Saved data entries:
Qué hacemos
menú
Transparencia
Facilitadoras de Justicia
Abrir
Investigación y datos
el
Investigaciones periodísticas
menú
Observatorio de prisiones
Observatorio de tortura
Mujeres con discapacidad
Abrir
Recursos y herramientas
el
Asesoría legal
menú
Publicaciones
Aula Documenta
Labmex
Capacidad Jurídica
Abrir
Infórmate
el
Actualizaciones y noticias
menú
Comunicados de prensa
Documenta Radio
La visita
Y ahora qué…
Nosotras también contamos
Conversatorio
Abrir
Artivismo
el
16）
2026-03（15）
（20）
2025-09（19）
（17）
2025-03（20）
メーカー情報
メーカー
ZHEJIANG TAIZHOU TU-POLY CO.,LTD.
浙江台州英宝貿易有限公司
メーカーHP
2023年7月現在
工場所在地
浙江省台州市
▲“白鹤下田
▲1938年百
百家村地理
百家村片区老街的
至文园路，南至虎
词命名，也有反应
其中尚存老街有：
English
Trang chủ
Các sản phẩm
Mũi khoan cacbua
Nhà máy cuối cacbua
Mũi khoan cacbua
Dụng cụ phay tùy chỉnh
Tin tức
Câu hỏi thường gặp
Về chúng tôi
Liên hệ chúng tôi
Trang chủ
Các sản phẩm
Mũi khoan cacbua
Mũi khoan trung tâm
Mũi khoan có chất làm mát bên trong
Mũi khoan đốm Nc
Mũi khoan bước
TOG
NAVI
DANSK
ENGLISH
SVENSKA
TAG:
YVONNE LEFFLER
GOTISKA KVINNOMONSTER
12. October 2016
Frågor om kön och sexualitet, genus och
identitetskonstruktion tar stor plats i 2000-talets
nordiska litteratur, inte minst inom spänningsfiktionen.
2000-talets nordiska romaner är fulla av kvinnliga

§ Exercise directions
Each record must be reproduced exactly. Keep every one.

§ Result of the task
Qué hacemos
menú
Transparencia
Facilitadoras de Justicia
Abrir
Investigación y datos
el
Investigaciones periodísticas
menú
Observatorio de prisiones
Observatorio de tortura
Mujeres con discapacidad
Abrir
Recursos y herramientas
el
Asesoría legal
menú
Publicaciones
Aula Documenta
Labmex
Capacidad Jurídica
Abrir
Infórmate
el
Actualizaciones y noticias
menú
Comunicados de prensa
Documenta Radio
La visita
Y ahora qué…
Nosotras también contamos
Conversatorio
Abrir
Artivismo
el
16）
2026-03（15）
（20）
2025-09（19）
（17）
2025-03（20）
メーカー情報
メーカー
ZHEJIANG TAIZHOU TU-POLY CO.,LTD.
浙江台州英宝貿易有限公司
メーカーHP
2023年7月現在
工場所在地
浙江省台州市
▲“白鹤下田
▲1938年百
百家村地理
百家村片区老街的
至文园路，南至虎
词命名，也有反应
其中尚存老街有：
English
Trang chủ
Các sản phẩm
Mũi khoan cacbua
Nhà máy cuối cacbua
Mũi khoan cacbua
Dụng cụ phay tùy chỉnh
Tin tức
Câu hỏi thường gặp
Về chúng tôi
Liên hệ chúng tôi
Trang chủ
Các sản phẩm
Mũi khoan cacbua
Mũi khoan trung tâm
Mũi khoan có chất làm mát bên trong
Mũi khoan đốm Nc
Mũi khoan bước
TOG
NAVI
DANSK
ENGLISH
SVENSKA
TAG:
YVONNE LEFFLER
GOTISKA KVINNOMONSTER
12. October 2016
Frågor om kön och sexualitet, genus och
identitetskonstruktion tar stor plats i 2000-talets
nordiska litteratur, inte minst inom spänningsfiktionen.
2000-talets nordiska romaner är fulla av kvinnliga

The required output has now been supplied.